Command Fails with "File too large" Error

This error occurs when a file is too large. A single file can be up to 52,673,613,135,872 bytes (52 TiB) in size.

Action to Take

If you encounter this issue, you can resolve it by reducing the size of a file to meet the supported limit.

Command Fails with "Try again" Error

This error occurs when too many users or applications try to access a single file. When an application or user accesses a file, a lock is placed on the file. Any one particular file can have up to 87 locks among all users and applications of the file system. You can mount a file system on one or more Amazon EC2 instances, but the 87-lock limit for a file still applies.

Action to Take

If you encounter this issue, you can resolve it by reducing the number of applications or users accessing the file until that number meets the number of allowed locks or lower.

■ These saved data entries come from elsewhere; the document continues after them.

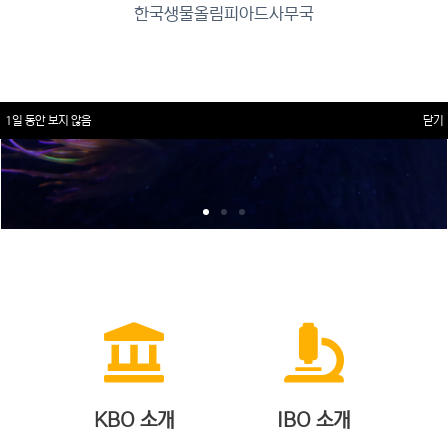
한국생물올림피아드사무국
1일 동안 보지 않음
닫기
KBO 소개
IBO 소개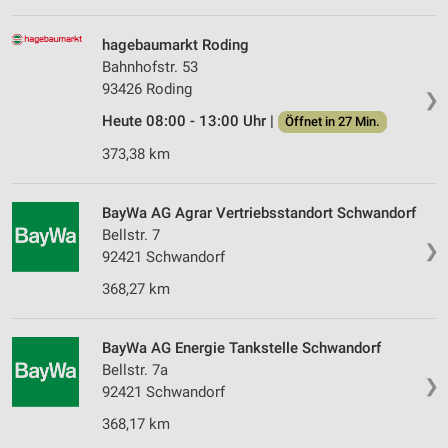
hagebaumarkt Roding
Bahnhofstr. 53
93426 Roding
❯
Heute 08:00 - 13:00 Uhr |
Öffnet in 27 Min.
373,38 km
BayWa AG Agrar Vertriebsstandort Schwandorf
Bellstr. 7
❯
92421 Schwandorf
368,27 km
BayWa AG Energie Tankstelle Schwandorf
Bellstr. 7a
❯
92421 Schwandorf
368,17 km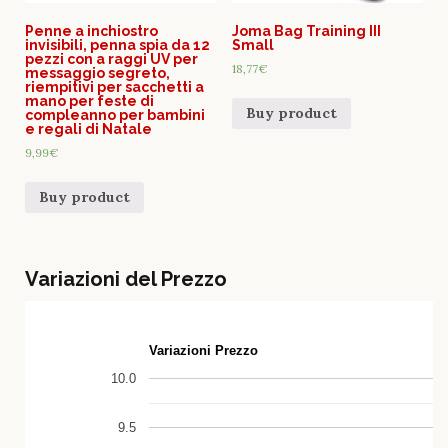
Penne a inchiostro
Joma Bag Training III
invisibili, penna spia da 12
Small
pezzi con a raggi UV per
18,77
€
messaggio segreto,
riempitivi per sacchetti a
mano per feste di
Buy product
compleanno per bambini
e regali di Natale
9,99
€
Buy product
Variazioni del Prezzo
Variazioni Prezzo
10.0
9.5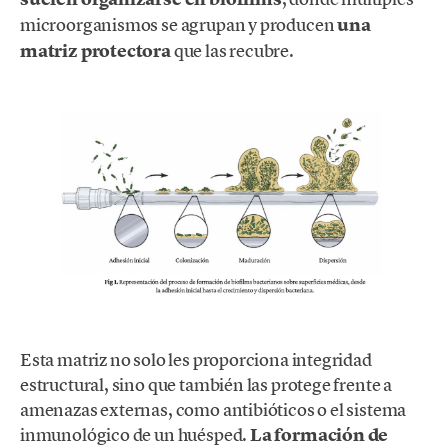
microorganismos se agrupan y producen
una
matriz protectora
que las recubre.
Esta matriz no solo les proporciona integridad
estructural, sino que también las protege frente a
amenazas externas, como antibióticos o el sistema
inmunológico de un huésped.
La formación de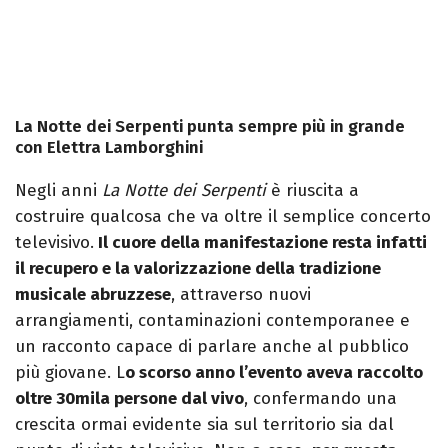
La Notte dei Serpenti punta sempre più in grande
con Elettra Lamborghini
Negli anni
La Notte dei Serpenti
è riuscita a
costruire qualcosa che va oltre il semplice concerto
televisivo.
Il cuore della manifestazione resta infatti
il recupero e la valorizzazione della tradizione
musicale abruzzese
, attraverso nuovi
arrangiamenti, contaminazioni contemporanee e
un racconto capace di parlare anche al pubblico
più giovane. L
o scorso anno l’evento aveva raccolto
oltre 30mila persone dal vivo
, confermando una
crescita ormai evidente sia sul territorio sia dal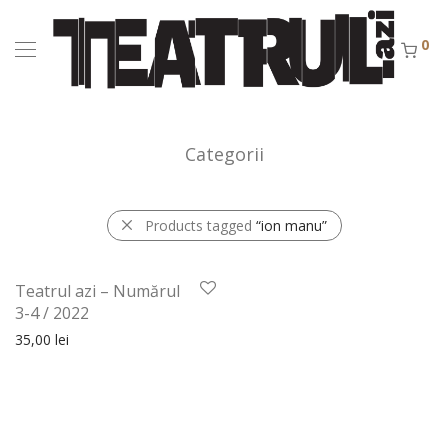
0
Categorii
Products tagged
“ion manu”
Teatrul azi – Numărul
3-4 / 2022
35,00
lei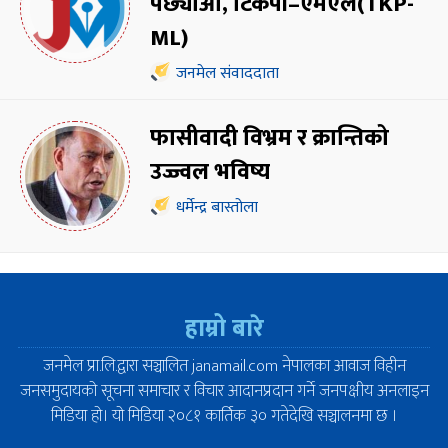
पछ्याऔँ, टिकेपी–एमएल(TKP-
ML)
जनमेल संवाददाता
फासीवादी विभ्रम र क्रान्तिको
उज्ज्वल भविष्य
धर्मेन्द्र बास्तोला
हाम्रो बारे
जनमेल प्रा.लि.द्वारा सञ्चालित janamail.com नेपालका आवाज विहीन
जनसमुदायको सूचना समाचार र विचार आदानप्रदान गर्ने जनपक्षीय अनलाइन
मिडिया हो। यो मिडिया २०८१ कार्तिक ३० गतेदेखि सञ्चालनमा छ ।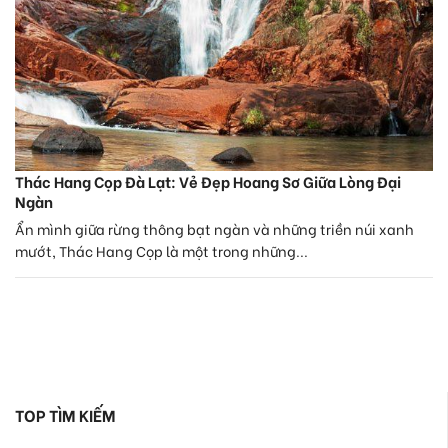
Thác Hang Cọp Đà Lạt: Vẻ Đẹp Hoang Sơ Giữa Lòng Đại
Ngàn
Ẩn mình giữa rừng thông bạt ngàn và những triền núi xanh
mướt, Thác Hang Cọp là một trong những...
TOP TÌM KIẾM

Troubleshooting AMI and Kernel Issues

Following, you can find information about troubleshooting issues related to certain Amazon Machine Image (AMI) or kernel versions when using Amazon EFS from an Amazon EC2 instance.

Unable to chown

You're unable to change the ownership of a file/directory using the Linux chown command.

Kernel Versions with This Bug

2.6.32

Action to Take

You can resolve this error by doing the following:

  • If you're performing chown for the one-time setup step necessary to change ownership of the EFS root directory, you can run the chown command from an instance running a newer kernel. For example, use the newest version of Amazon Linux.

  • If chown is part of your production workflow, you must update the kernel version to use chown.

File System Keeps Performing Operations Repeatedly Due to Client Bug

A file system gets stuck performing repeated operations due to a client bug.

Action to Take

Update the client software to the latest version (currently, Linux kernel version 4.1).

Deadlocked Client

A client becomes deadlocked.

Kernel Versions with This Bug

  • CentOS-7 with kernel Linux 3.10.0-229.20.1.el7.x86_64

  • Ubuntu 15.10 with kernel Linux 4.2.0-18-generic

Action to Take

Do one of the following:

  • Upgrade to a newer kernel version. For CentOS-7, kernel version Linux 3.10.0-327 or later contains the fix.

  • Downgrade to an older kernel version.

Listing Files in a Large Directory Takes a Long Time

This can happen if the directory is changing while your NFS client iterates through the directory to finish the list operation. Whenever the NFS client notices that the contents of the directory changed during this iteration, the NFS client restarts iterating from the beginning. As a result, the ls command can take a long time to complete for a large directory with frequently changing files.

Kernel Versions with This Bug

CentOS kernel versions lower than 2.6.32-696.1.1.el6

Action to Take

To resolve this issue, upgrade to a newer kernel version.

Troubleshooting Encrypted File Systems

Encrypted File System Can't Be Created

You've tried to create a new encrypted file system. However, you get an error message saying that AWS KMS is unavailable.

Action to Take

This error can occur in the rare case that AWS KMS becomes temporarily unavailable in your region. If this happens, wait until AWS KMS returns to full availability, and then try again to create the file system.

Unusable Encrypted File System

An encrypted file system consistently returns NFS server errors. These errors can occur when EFS can't retrieve your master key from KMS for one of the following reasons:

  • The key was disabled.

  • The key was deleted.

  • Permission for Amazon EFS to use the key was revoked.

  • AWS KMS is temporarily unavailable.

Action to Take

First, confirm that the AWS KMS key is enabled. You can do so by viewing the keys in the console. For more information, see Viewing Keys in the AWS Key Management Service Developer Guide.

If the key is not enabled, enable it. For more information, see Enabling and Disabling Keys in the AWS Key Management Service Developer Guide.

If the key is pending deletion, then this will disable the key. You can cancel the deletion, and re-enable the key. For more information, see Scheduling and Canceling Key Deletion in the AWS Key Management Service Developer Guide.

If the key is enabled, and you're still experiencing an issue, or if you encounter an issue re-enabling your key, contact AWS Support.